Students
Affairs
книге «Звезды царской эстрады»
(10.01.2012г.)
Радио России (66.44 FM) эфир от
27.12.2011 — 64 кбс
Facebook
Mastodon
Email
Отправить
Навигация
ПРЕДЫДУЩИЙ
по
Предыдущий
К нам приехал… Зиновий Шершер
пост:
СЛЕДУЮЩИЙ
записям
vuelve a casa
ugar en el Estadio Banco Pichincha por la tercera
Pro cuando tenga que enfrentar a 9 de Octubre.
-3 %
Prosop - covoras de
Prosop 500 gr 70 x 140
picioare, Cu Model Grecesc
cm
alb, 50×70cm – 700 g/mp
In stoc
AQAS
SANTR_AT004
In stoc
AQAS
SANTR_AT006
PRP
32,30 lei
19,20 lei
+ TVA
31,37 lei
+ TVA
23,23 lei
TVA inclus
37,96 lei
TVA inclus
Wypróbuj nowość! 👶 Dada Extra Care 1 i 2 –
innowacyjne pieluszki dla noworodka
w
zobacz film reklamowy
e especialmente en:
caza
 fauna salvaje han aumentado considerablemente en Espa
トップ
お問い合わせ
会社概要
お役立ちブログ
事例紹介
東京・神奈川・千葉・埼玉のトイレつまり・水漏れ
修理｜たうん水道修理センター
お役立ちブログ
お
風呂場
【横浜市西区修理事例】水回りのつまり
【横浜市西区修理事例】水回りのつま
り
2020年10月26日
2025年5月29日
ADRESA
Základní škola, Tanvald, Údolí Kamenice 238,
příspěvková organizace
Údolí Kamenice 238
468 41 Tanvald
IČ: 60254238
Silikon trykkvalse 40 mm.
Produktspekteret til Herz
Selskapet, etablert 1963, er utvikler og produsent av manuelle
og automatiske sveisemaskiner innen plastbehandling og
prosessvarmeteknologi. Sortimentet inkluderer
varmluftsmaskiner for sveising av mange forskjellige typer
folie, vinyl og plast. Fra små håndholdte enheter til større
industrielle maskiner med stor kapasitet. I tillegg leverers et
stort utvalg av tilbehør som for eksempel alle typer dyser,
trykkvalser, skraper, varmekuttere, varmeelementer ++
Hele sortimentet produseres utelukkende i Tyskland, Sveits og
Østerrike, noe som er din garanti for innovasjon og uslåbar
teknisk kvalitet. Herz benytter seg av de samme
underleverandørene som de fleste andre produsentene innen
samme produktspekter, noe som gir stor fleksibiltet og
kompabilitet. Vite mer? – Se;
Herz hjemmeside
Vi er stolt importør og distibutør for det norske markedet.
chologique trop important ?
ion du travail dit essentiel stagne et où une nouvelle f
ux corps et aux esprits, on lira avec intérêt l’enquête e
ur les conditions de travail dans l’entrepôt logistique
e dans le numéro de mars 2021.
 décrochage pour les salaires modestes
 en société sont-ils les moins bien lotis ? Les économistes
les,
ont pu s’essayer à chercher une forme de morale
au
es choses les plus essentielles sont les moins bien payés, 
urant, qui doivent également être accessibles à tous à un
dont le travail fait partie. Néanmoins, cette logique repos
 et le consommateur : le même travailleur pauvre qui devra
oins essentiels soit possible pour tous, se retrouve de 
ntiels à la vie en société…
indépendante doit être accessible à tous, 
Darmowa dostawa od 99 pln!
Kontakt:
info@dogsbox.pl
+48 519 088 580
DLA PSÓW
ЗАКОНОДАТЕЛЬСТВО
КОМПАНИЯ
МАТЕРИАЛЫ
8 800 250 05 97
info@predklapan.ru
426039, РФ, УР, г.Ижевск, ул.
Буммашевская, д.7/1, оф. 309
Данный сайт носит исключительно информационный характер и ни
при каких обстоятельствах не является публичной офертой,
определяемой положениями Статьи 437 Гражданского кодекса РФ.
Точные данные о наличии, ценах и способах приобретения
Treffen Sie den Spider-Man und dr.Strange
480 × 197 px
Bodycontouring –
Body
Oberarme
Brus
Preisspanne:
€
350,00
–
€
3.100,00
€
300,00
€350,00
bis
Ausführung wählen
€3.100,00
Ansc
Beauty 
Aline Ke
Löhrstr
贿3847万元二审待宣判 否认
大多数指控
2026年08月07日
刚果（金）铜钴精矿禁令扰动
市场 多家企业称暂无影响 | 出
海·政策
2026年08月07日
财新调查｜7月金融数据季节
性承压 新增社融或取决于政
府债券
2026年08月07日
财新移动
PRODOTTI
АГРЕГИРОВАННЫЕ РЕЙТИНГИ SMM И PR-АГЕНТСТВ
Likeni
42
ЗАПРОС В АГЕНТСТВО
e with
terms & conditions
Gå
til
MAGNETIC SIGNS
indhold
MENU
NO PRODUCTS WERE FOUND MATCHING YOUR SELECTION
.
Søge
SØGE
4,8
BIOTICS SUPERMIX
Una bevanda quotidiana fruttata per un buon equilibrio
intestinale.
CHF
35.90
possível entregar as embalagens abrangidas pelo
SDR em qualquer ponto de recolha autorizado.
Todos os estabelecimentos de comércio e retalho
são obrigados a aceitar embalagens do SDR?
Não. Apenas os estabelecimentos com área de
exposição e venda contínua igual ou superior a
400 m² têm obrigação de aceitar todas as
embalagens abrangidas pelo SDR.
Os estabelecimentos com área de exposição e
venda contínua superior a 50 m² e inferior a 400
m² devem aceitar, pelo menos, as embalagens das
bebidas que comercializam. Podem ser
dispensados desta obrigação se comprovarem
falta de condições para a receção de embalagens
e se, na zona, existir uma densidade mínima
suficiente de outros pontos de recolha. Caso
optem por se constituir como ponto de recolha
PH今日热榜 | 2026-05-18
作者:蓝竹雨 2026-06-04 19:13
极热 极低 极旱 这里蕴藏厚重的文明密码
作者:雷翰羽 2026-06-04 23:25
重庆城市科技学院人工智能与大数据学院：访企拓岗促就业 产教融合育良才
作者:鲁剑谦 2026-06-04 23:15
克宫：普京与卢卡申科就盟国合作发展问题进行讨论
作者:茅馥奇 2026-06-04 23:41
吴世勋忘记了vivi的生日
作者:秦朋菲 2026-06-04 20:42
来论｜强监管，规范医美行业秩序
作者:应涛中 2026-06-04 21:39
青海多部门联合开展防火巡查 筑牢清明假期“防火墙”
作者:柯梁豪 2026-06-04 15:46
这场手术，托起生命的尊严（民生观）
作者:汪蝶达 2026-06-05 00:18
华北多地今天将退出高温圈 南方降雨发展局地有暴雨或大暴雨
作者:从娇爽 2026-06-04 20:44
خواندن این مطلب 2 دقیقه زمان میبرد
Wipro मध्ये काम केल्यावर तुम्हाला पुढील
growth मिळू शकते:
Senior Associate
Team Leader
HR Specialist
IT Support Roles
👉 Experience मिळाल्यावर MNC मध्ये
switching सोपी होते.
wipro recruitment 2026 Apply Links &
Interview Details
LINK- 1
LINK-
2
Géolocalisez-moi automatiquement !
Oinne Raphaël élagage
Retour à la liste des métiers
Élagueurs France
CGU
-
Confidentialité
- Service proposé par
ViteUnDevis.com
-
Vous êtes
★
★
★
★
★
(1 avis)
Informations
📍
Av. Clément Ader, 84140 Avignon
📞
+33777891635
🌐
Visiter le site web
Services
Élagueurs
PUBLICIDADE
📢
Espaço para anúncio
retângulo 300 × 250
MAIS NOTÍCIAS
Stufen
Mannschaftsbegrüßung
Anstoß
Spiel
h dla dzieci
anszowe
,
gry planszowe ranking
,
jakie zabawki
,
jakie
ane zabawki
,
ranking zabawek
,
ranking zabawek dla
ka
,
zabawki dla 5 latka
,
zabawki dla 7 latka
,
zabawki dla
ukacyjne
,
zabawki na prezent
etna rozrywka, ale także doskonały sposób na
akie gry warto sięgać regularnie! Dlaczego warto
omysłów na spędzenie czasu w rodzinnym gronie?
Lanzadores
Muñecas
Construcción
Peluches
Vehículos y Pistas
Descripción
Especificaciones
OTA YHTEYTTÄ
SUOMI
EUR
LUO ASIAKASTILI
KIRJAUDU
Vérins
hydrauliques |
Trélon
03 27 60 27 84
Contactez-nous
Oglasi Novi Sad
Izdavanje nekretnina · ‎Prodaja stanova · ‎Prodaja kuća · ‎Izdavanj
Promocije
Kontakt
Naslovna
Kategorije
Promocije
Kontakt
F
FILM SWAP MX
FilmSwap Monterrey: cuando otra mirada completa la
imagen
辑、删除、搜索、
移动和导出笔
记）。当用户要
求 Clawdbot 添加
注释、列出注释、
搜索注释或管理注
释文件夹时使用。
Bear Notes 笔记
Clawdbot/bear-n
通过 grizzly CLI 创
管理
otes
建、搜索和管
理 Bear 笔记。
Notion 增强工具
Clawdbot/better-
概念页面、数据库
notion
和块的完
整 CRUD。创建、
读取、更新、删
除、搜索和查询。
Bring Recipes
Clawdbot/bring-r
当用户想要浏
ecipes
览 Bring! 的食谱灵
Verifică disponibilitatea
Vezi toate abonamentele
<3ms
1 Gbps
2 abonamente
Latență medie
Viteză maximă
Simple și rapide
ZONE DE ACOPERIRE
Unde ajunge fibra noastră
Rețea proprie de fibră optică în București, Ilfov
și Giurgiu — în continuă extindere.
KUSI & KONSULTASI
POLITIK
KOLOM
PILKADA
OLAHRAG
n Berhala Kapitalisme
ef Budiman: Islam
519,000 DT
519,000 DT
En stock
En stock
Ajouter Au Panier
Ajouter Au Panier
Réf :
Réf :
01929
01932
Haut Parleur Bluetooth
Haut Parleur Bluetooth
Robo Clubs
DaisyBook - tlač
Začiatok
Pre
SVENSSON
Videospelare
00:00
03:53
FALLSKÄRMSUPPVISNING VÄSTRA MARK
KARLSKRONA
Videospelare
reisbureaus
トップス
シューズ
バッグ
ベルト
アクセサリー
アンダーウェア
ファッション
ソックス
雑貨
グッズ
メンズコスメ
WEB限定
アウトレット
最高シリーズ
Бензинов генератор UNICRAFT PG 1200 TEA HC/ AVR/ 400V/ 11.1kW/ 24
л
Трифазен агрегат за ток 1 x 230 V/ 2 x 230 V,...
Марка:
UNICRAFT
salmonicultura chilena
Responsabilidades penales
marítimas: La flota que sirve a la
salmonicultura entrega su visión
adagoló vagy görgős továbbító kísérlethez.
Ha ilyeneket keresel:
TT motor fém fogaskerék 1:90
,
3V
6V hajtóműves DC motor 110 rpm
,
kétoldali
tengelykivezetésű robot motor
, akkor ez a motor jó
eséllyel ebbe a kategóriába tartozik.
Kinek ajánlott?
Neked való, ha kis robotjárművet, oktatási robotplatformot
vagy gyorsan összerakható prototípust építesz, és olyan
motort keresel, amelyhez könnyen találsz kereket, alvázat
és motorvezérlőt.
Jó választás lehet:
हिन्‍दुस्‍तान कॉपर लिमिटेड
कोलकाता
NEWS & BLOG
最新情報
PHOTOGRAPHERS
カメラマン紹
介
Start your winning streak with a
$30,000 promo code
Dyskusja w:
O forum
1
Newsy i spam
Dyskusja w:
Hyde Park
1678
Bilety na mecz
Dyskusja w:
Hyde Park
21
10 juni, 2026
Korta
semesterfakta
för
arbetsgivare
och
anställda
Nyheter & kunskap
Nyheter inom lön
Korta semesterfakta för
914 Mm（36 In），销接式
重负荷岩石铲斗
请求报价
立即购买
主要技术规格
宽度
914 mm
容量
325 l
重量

::::::::

# WHAT THIS TASK INVOLVES:
Find "possível entregar as" in the entries above and copy that whole line exactly, then each line after it through the line that contains "خواندن این مطلب 2 دقیقه زمان میبرد".

# EXERCISE SOLUTION:
possível entregar as embalagens abrangidas pelo
SDR em qualquer ponto de recolha autorizado.
Todos os estabelecimentos de comércio e retalho
são obrigados a aceitar embalagens do SDR?
Não. Apenas os estabelecimentos com área de
exposição e venda contínua igual ou superior a
400 m² têm obrigação de aceitar todas as
embalagens abrangidas pelo SDR.
Os estabelecimentos com área de exposição e
venda contínua superior a 50 m² e inferior a 400
m² devem aceitar, pelo menos, as embalagens das
bebidas que comercializam. Podem ser
dispensados desta obrigação se comprovarem
falta de condições para a receção de embalagens
e se, na zona, existir uma densidade mínima
suficiente de outros pontos de recolha. Caso
optem por se constituir como ponto de recolha
PH今日热榜 | 2026-05-18
作者:蓝竹雨 2026-06-04 19:13
极热 极低 极旱 这里蕴藏厚重的文明密码
作者:雷翰羽 2026-06-04 23:25
重庆城市科技学院人工智能与大数据学院：访企拓岗促就业 产教融合育良才
作者:鲁剑谦 2026-06-04 23:15
克宫：普京与卢卡申科就盟国合作发展问题进行讨论
作者:茅馥奇 2026-06-04 23:41
吴世勋忘记了vivi的生日
作者:秦朋菲 2026-06-04 20:42
来论｜强监管，规范医美行业秩序
作者:应涛中 2026-06-04 21:39
青海多部门联合开展防火巡查 筑牢清明假期“防火墙”
作者:柯梁豪 2026-06-04 15:46
这场手术，托起生命的尊严（民生观）
作者:汪蝶达 2026-06-05 00:18
华北多地今天将退出高温圈 南方降雨发展局地有暴雨或大暴雨
作者:从娇爽 2026-06-04 20:44
خواندن این مطلب 2 دقیقه زمان میبرد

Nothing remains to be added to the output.